Segment Open

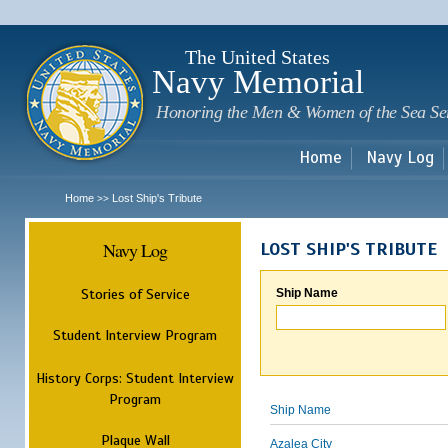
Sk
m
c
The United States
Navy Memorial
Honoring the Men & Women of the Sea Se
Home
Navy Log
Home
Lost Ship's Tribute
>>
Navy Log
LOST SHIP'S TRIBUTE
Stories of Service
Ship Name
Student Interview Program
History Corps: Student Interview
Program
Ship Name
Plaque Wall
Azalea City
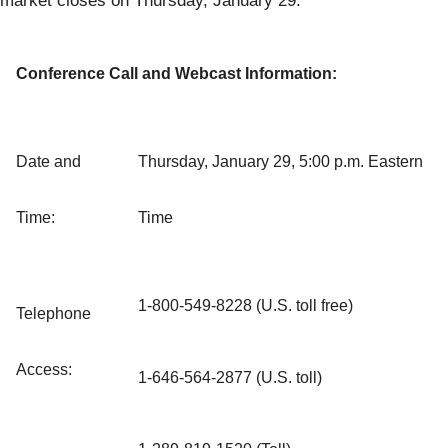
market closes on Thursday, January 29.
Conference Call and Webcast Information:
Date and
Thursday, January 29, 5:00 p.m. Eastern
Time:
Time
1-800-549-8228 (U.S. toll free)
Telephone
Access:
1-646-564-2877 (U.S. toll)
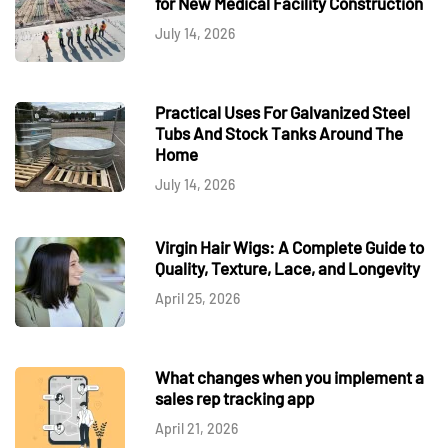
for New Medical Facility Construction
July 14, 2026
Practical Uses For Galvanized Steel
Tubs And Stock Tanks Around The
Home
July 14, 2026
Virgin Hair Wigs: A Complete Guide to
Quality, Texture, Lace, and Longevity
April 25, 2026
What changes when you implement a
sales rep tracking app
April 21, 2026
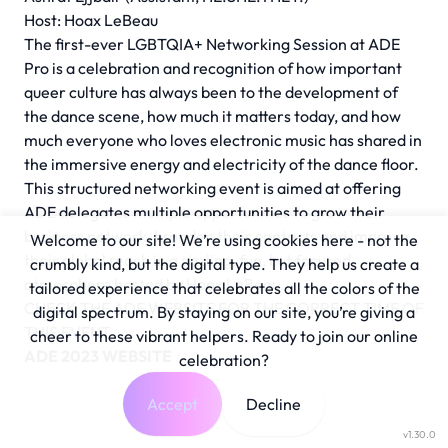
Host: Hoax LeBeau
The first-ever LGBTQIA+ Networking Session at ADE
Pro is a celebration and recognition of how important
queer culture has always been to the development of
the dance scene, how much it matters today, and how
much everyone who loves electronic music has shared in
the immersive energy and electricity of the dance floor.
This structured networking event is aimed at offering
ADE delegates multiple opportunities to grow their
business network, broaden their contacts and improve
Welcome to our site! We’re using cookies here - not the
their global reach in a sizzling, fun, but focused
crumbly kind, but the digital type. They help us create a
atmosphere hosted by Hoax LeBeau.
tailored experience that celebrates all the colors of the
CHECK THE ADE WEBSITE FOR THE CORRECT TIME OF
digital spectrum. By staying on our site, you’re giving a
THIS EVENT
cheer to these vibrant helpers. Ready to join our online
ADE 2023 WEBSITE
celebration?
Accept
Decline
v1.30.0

Segment Closed
Segment Open

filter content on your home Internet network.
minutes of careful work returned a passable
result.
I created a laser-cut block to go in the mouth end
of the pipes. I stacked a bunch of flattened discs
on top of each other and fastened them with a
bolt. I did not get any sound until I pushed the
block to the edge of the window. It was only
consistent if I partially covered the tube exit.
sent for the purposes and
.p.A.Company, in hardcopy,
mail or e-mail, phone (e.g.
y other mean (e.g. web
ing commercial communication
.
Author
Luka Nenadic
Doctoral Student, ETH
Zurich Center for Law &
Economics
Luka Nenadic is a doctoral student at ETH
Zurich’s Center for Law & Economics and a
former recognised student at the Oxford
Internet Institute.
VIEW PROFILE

Segment Closed
Segment Open

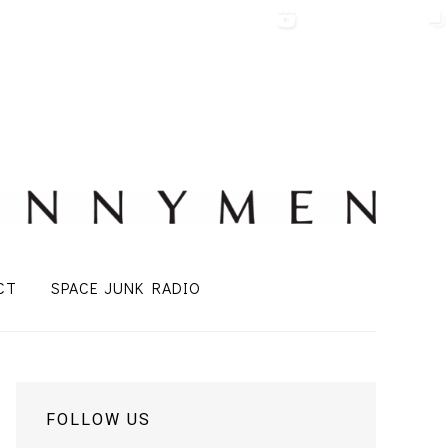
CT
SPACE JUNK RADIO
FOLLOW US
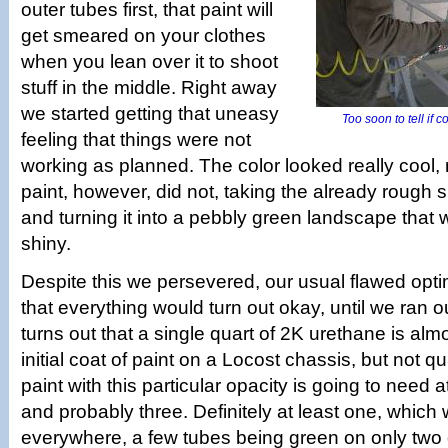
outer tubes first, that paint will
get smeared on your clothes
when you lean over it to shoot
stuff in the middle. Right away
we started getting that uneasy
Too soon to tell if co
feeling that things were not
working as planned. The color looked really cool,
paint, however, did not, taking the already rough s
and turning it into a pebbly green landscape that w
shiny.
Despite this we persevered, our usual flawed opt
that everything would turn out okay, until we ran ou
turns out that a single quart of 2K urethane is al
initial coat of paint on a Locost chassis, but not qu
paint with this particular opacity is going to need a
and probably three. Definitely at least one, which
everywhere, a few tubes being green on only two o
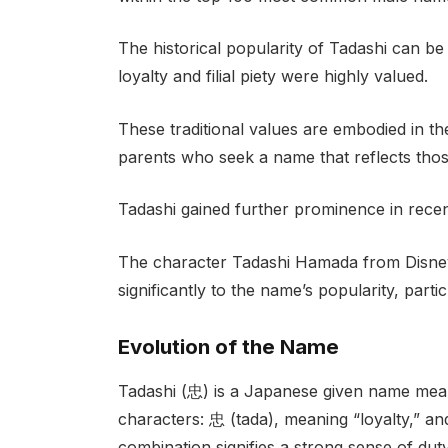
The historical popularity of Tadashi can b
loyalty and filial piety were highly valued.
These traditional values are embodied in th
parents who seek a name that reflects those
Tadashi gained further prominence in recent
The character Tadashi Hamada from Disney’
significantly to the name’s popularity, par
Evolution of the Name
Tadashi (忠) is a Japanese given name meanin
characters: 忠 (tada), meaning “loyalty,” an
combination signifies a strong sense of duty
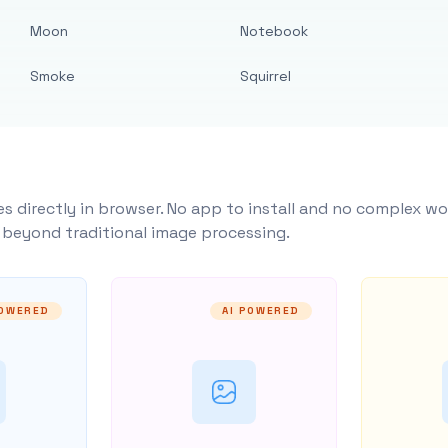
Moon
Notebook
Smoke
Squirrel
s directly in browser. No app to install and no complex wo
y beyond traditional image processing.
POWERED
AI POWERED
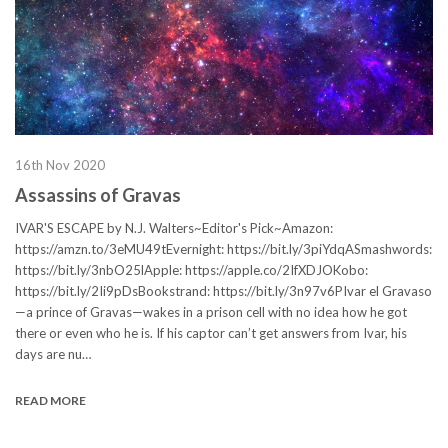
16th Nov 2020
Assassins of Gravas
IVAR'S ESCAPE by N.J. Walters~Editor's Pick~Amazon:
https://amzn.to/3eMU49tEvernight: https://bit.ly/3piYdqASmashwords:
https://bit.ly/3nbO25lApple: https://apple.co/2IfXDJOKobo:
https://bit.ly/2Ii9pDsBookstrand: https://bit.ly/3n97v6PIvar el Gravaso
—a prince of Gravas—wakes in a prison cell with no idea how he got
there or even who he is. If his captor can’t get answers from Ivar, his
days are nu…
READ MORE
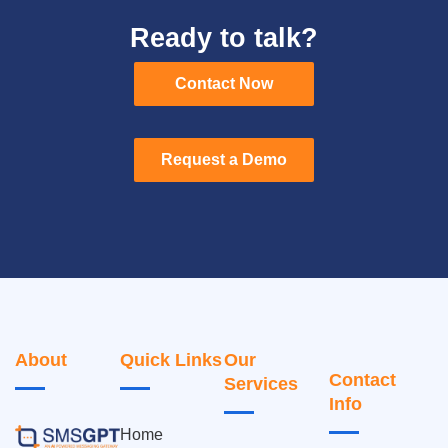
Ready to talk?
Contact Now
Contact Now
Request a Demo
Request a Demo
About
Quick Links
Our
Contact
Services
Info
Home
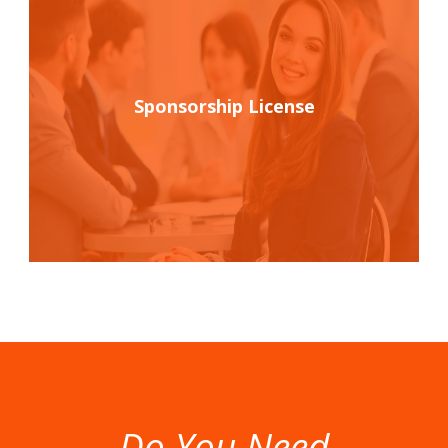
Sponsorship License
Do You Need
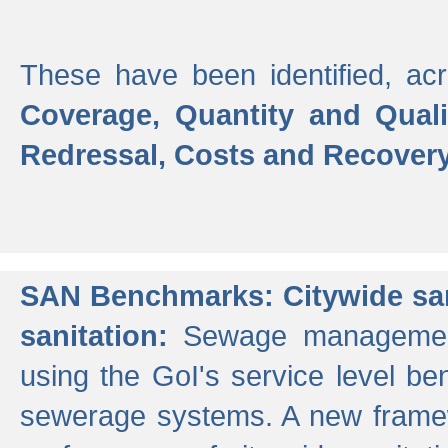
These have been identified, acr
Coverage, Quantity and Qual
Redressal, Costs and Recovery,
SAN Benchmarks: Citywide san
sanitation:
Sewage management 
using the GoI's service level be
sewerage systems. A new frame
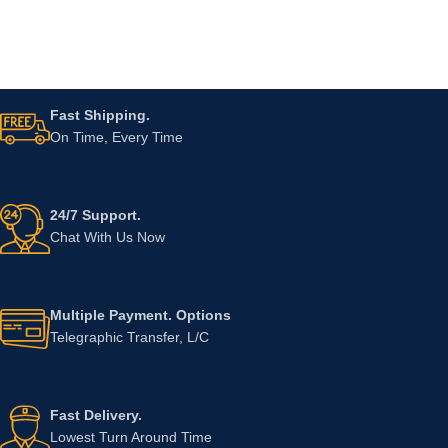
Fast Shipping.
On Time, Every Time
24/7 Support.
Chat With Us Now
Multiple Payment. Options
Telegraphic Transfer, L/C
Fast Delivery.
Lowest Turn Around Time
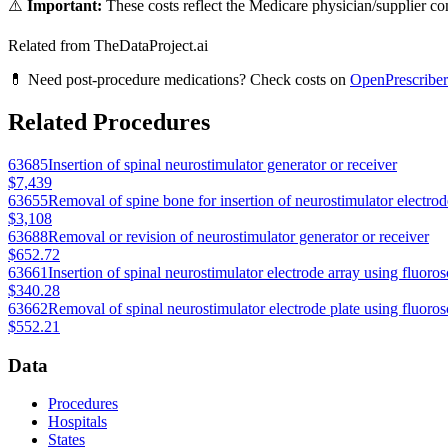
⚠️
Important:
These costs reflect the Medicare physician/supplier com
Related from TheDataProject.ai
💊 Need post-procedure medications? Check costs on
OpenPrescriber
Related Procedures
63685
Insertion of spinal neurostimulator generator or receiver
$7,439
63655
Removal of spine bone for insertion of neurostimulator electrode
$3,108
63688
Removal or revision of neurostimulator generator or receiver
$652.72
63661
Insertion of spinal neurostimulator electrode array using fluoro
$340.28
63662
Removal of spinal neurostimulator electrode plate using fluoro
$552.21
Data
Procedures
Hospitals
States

Segment Closed

**REQUIRED WORK:**
Of the lines above, copy only those from the one holding "s directly in" to the one holding "idea how he got", both included, and exclude every image.

**RESULT FOR THIS TASK:**
s directly in browser. No app to install and no complex wo
y beyond traditional image processing.
POWERED
AI POWERED
16th Nov 2020
Assassins of Gravas
IVAR'S ESCAPE by N.J. Walters~Editor's Pick~Amazon:
https://amzn.to/3eMU49tEvernight: https://bit.ly/3piYdqASmashwords:
https://bit.ly/3nbO25lApple: https://apple.co/2IfXDJOKobo:
https://bit.ly/2Ii9pDsBookstrand: https://bit.ly/3n97v6PIvar el Gravaso
—a prince of Gravas—wakes in a prison cell with no idea how he got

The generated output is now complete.